[Directions for this task] Each entry is to be reproduced verbatim, and images are to be omitted.

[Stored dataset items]
+ + + + + + +
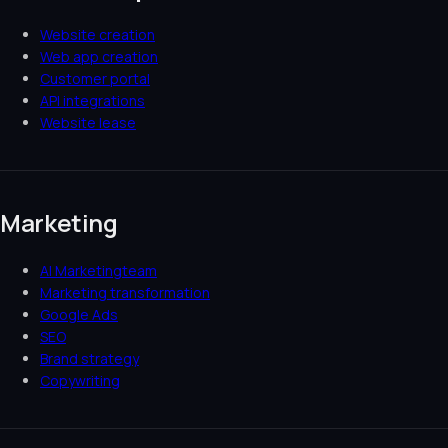
Website creation
Web app creation
Customer portal
API integrations
Website lease
Marketing
AI Marketingteam
Marketing transformation
Google Ads
SEO
Brand strategy
Copywriting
+ + + + + + +
[Your response]
Website creation
Web app creation
Customer portal
API integrations
Website lease
Marketing
AI Marketingteam
Marketing transformation
Google Ads
SEO
Brand strategy
Copywriting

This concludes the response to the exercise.